I am interested in the value of the integral:
$$\int_{-1}^2 x^\prime(t)(1 + t^2x^\prime(t)) dt$$
subject to the constraint that $x$ is a piecewise smooth function $[-1,2]$ and $x(-1) = 1$ and $x(2) = 1$.
For clarity, $x$ being piecewise smooth on $[-1,2]$ means that $x$ is continuous on $[-1,2]$, has a finite number of corner points on $[-1,2]$, $x$ is $C^1$ away from those corner points, and at $-1$, $2$, and any corner points, the left- and/or right-hand derivatives of $x$ exist (but of course may not be equal).

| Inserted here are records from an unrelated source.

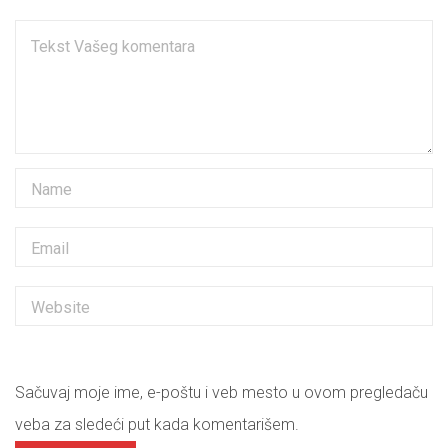
Sačuvaj moje ime, e-poštu i veb mesto u ovom pregledaču
veba za sledeći put kada komentarišem.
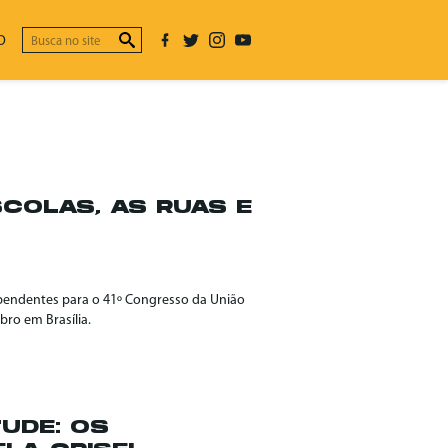
O
SCOLAS, AS RUAS E
ependentes para o 41º Congresso da União
bro em Brasília.
UDE: OS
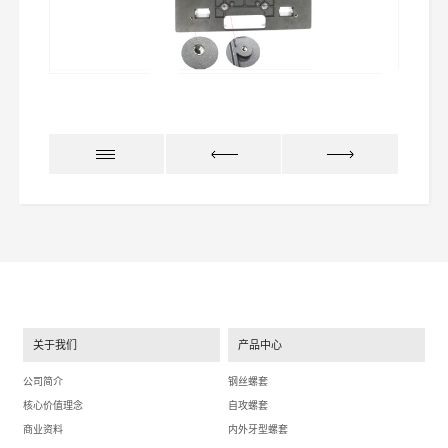
关于我们
产品中心
公司简介
钢丝螺套
核心价值理念
自攻螺套
商业资料
内外牙型螺套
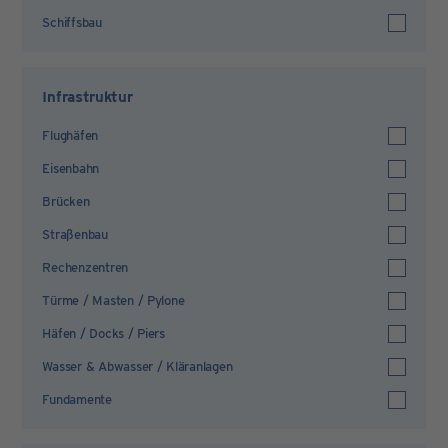
Schiffsbau
Infrastruktur
Flughäfen
Eisenbahn
Brücken
Straßenbau
Rechenzentren
Türme / Masten / Pylone
Häfen / Docks / Piers
Wasser & Abwasser / Kläranlagen
Fundamente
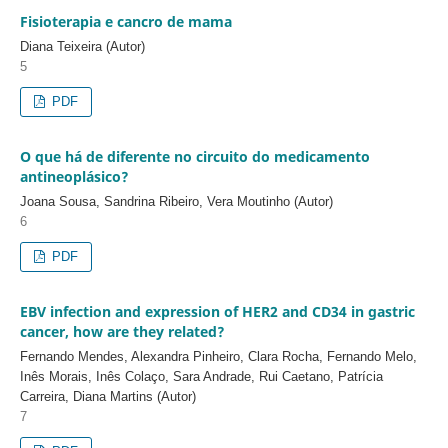
Fisioterapia e cancro de mama
Diana Teixeira (Autor)
5
PDF
O que há de diferente no circuito do medicamento
antineoplásico?
Joana Sousa, Sandrina Ribeiro, Vera Moutinho (Autor)
6
PDF
EBV infection and expression of HER2 and CD34 in gastric
cancer, how are they related?
Fernando Mendes, Alexandra Pinheiro, Clara Rocha, Fernando Melo,
Inês Morais, Inês Colaço, Sara Andrade, Rui Caetano, Patrícia
Carreira, Diana Martins (Autor)
7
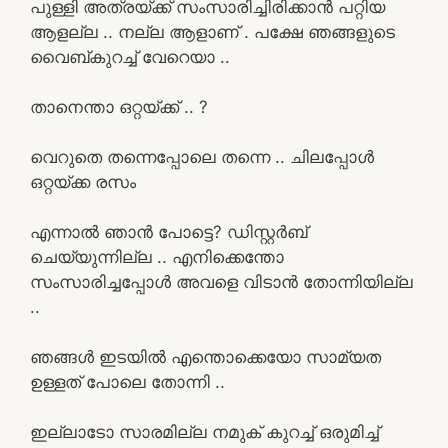
പുള്ളി അത്രയ്ക്ക് സംസാരിച്ചിരിക്കാൻ പറ്റിയ
ആളല്ല .. നല്ല ആളാണ് . പക്ഷേ ഞങ്ങളുടെ
വൈബ്കുറച്ച് വേറെയാ ..
താനെന്താ ഒറ്റയ്ക്ക് .. ?
വെറുതെ തന്നെപ്പോലെ തന്നെ .. ചിലപ്പോൾ
ഒറ്റയ്ക്ക രസം
എന്നാൽ ഞാൻ പോട്ടെ? ഡിസ്റ്റർബ്
ചെയ്യുന്നില്ല .. എനിക്കെന്തോ
സംസാരിച്ചപ്പോൾ അവളെ വിടാൻ തോന്നിയില്ല
..
ഞങ്ങൾ ഇടയിൽ എന്തൊക്കെയോ സാമ്യത
ഉള്ളത് പോലെ തോന്നി ..
ഇല്ലാടോ സാരമില്ല നമുക് കുറച്ച് ഒരുമിച്ച്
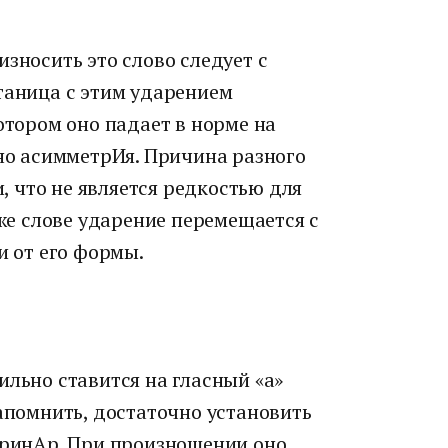
износить это слово следует с
таница с этим ударением
отором оно падает в норме на
 но асимметрИя. Причина разного
 что не является редкостью для
 же слове ударение перемещается с
и от его формы.
ильно ставится на гласный «а»
запомнить, достаточно установить
еринАр. При произношении оно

I see that $x(t) = 1$ for all $t \in [-1,2]$ satisfies the constraints and gives the integral a value of $0$. However, I suspect that $x(t) = 1$ is a global minimum of this integral. That is:
$$\int_{-1}^2 x^\prime(t)(1 + t^2x^\prime(t)) dt \geq 0$$
for all $x$ satisfying the constraints. However, I haven't made much progress proving this.
For context, this is a problem I encountered in calculus of variations.
$\int_{-1}^2 x^\prime(t)(1 + t^2x^\prime(t)) dt = \int_{-1}^2 x^\prime(t)dt + \int_{-1}^2t^2{\left(x^\prime(t)\right)}^2 dt \geq \int_{-1}^2 x^\prime(t)dt = x(2)-x(-1) = 0.$ The inequality is due to the fact that $t^2{\left(x^\prime(t)\right)}^2 \ge 0$ for $-1\le t\le 2$. Precise reasoning of $\int_{-1}^2 x^\prime(t)dt = x(2)-x(-1)$ would require enumeration of your corner points, but the result will hold.